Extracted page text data
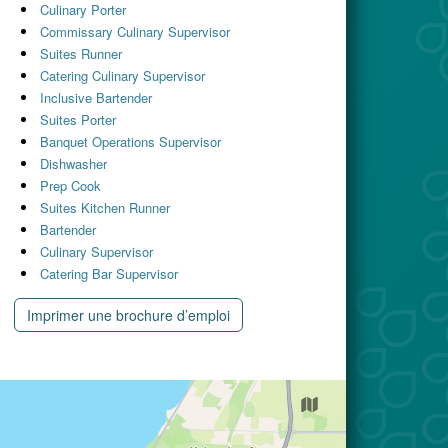
Culinary Porter
Commissary Culinary Supervisor
Suites Runner
Catering Culinary Supervisor
Inclusive Bartender
Suites Porter
Banquet Operations Supervisor
Dishwasher
Prep Cook
Suites Kitchen Runner
Bartender
Culinary Supervisor
Catering Bar Supervisor
Imprimer une brochure d’emploi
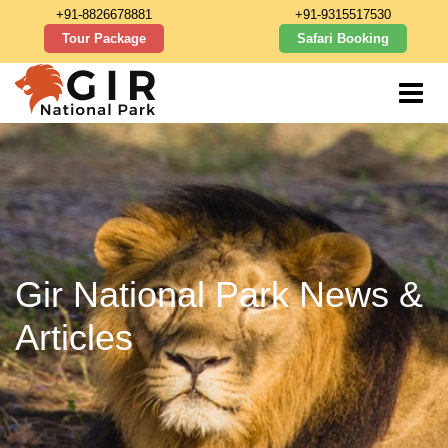
+91-8826678881
+91-9315517530
Tour Package
Safari Booking
Gir National Park News &
Articles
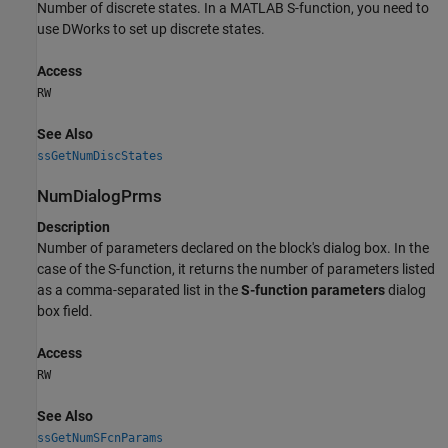
Number of discrete states. In a MATLAB S-function, you need to
use DWorks to set up discrete states.
Access
RW
See Also
ssGetNumDiscStates
NumDialogPrms
Description
Number of parameters declared on the block's dialog box. In the
case of the S-function, it returns the number of parameters listed
as a comma-separated list in the
S-function parameters
dialog
box field.
Access
RW
See Also
ssGetNumSFcnParams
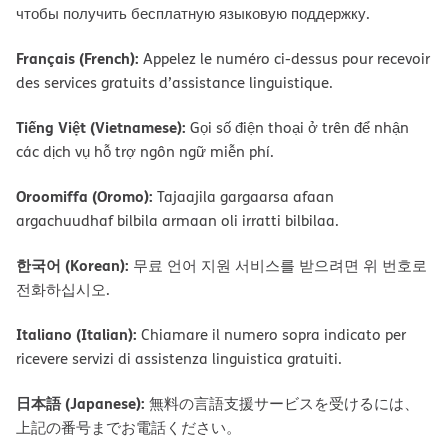
чтобы получить бесплатную языковую поддержку.
Français (French):
Appelez le numéro ci-dessus pour recevoir
des services gratuits d’assistance linguistique.
Tiếng Việt (Vietnamese):
Gọi số điện thoại ở trên để nhận
các dịch vụ hỗ trợ ngôn ngữ miễn phí.
Oroomiffa (Oromo):
Tajaajila gargaarsa afaan
argachuudhaf bilbila armaan oli irratti bilbilaa.
한국어 (Korean):
무료 언어 지원 서비스를 받으려면 위 번호로
전화하십시오.
Italiano (Italian):
Chiamare il numero sopra indicato per
ricevere servizi di assistenza linguistica gratuiti.
日本語 (Japanese):
無料の言語支援サービスを受けるには、
上記の番号までお電話ください。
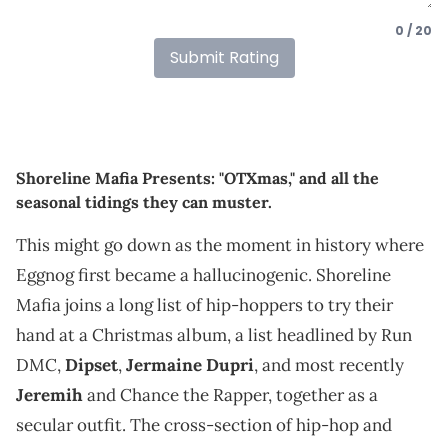
0 / 20
Submit Rating
Shoreline Mafia Presents: "OTXmas," and all the
seasonal tidings they can muster.
This might go down as the moment in history where
Eggnog first became a hallucinogenic. Shoreline
Mafia joins a long list of hip-hoppers to try their
hand at a Christmas album, a list headlined by Run
DMC,
Dipset
,
Jermaine Dupri
, and most recently
Jeremih
and Chance the Rapper, together as a
secular outfit. The cross-section of hip-hop and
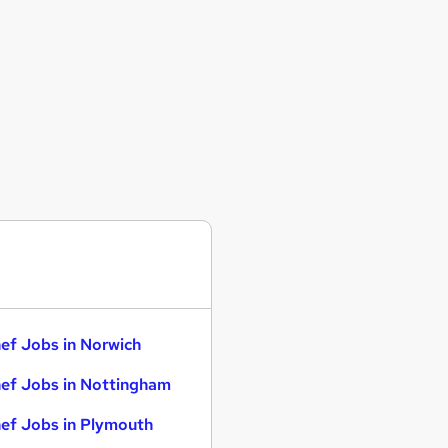
ef Jobs in Norwich
ef Jobs in Nottingham
ef Jobs in Plymouth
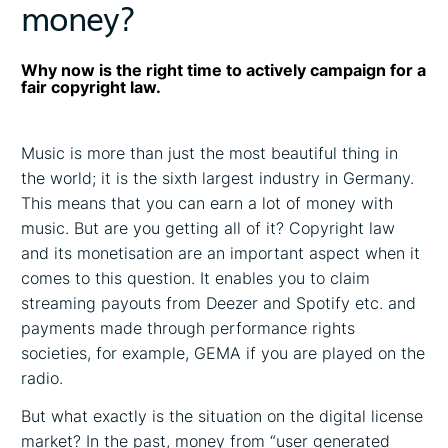
money?
Why now is the right time to actively campaign for a
fair copyright law.
Music is more than just the most beautiful thing in
the world; it is the sixth largest industry in Germany.
This means that you can earn a lot of money with
music. But are you getting all of it? Copyright law
and its monetisation are an important aspect when it
comes to this question. It enables you to claim
streaming payouts from Deezer and Spotify etc. and
payments made through performance rights
societies, for example, GEMA if you are played on the
radio.
But what exactly is the situation on the digital license
market? In the past, money from “user generated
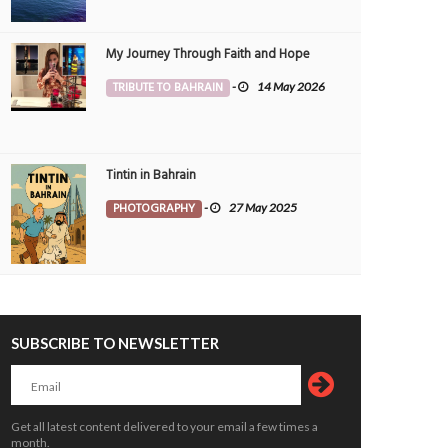
My Journey Through Faith and Hope
TRIBUTE TO BAHRAIN
-
14 May 2026
Tintin in Bahrain
PHOTOGRAPHY
-
27 May 2025
SUBSCRIBE TO NEWSLETTER
Get all latest content delivered to your email a few times a
month.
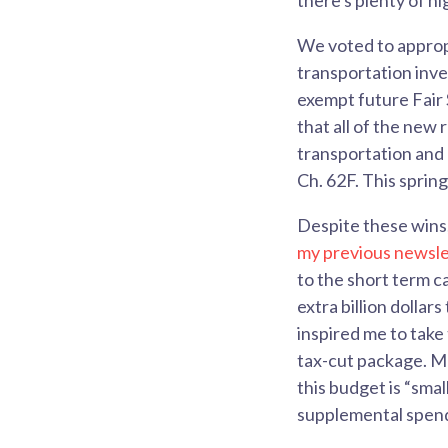
there's plenty of hi
We voted to approp
transportation inve
exempt future Fair 
that all of the new
transportation and e
Ch. 62F. This sprin
Despite these wins,
my previous newsle
to the short term c
extra billion dollar
inspired me to take
tax-cut package. M
this budget is “smal
supplemental spen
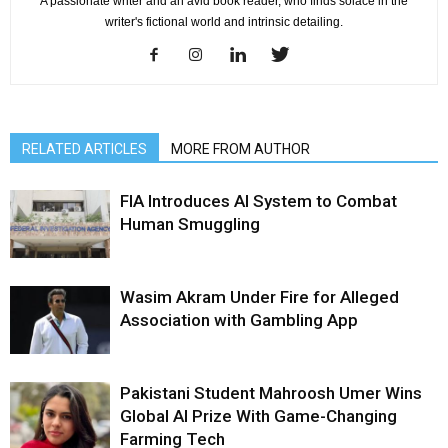
A passionate writer and an avid book reader, who finds solace in the
writer's fictional world and intrinsic detailing.
RELATED ARTICLES
MORE FROM AUTHOR
FIA Introduces AI System to Combat
Human Smuggling
Wasim Akram Under Fire for Alleged
Association with Gambling App
Pakistani Student Mahroosh Umer Wins
Global AI Prize With Game-Changing
Farming Tech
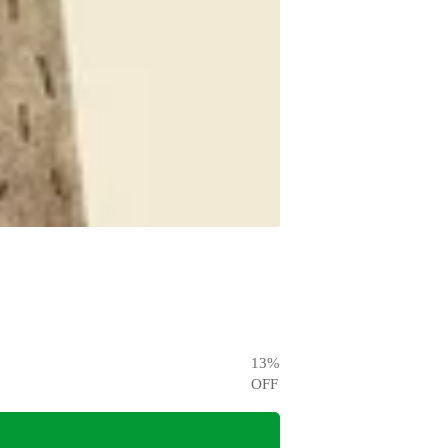
13
%
OFF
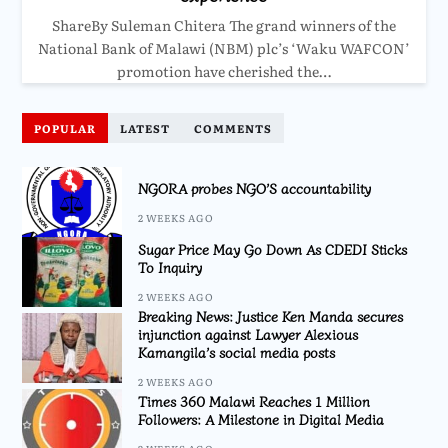
ShareBy Suleman Chitera The grand winners of the
National Bank of Malawi (NBM) plc’s ‘Waku WAFCON’
promotion have cherished the…
POPULAR
LATEST
COMMENTS
NGORA probes NGO’S accountability
2 WEEKS AGO
Sugar Price May Go Down As CDEDI Sticks
To Inquiry
2 WEEKS AGO
Breaking News: Justice Ken Manda secures
injunction against Lawyer Alexious
Kamangila’s social media posts
2 WEEKS AGO
Times 360 Malawi Reaches 1 Million
Followers: A Milestone in Digital Media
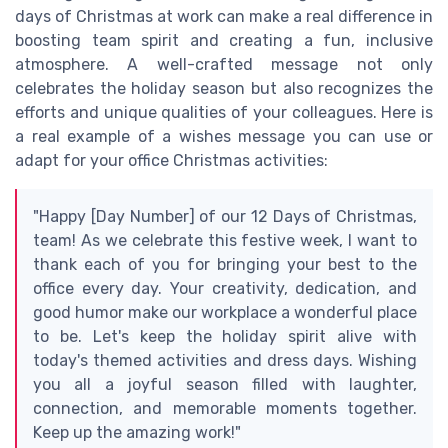
days of Christmas at work can make a real difference in
boosting team spirit and creating a fun, inclusive
atmosphere. A well-crafted message not only
celebrates the holiday season but also recognizes the
efforts and unique qualities of your colleagues. Here is
a real example of a wishes message you can use or
adapt for your office Christmas activities:
"Happy [Day Number] of our 12 Days of Christmas,
team! As we celebrate this festive week, I want to
thank each of you for bringing your best to the
office every day. Your creativity, dedication, and
good humor make our workplace a wonderful place
to be. Let's keep the holiday spirit alive with
today's themed activities and dress days. Wishing
you all a joyful season filled with laughter,
connection, and memorable moments together.
Keep up the amazing work!"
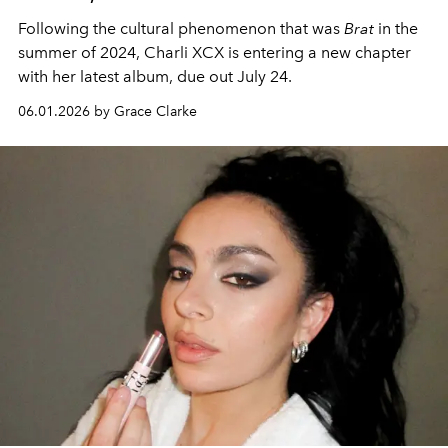
Following the cultural phenomenon that was
Brat
in the
summer of 2024, Charli XCX is entering a new chapter
with her latest album, due out July 24.
06.01.2026 by Grace Clarke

*PROBLEM REQUIREMENTS:*
Across the data, pull every line containing the string "that".

*TASK RESPONSE:*
This means that you can earn a lot of money with
that all of the new
Following the cultural phenomenon that was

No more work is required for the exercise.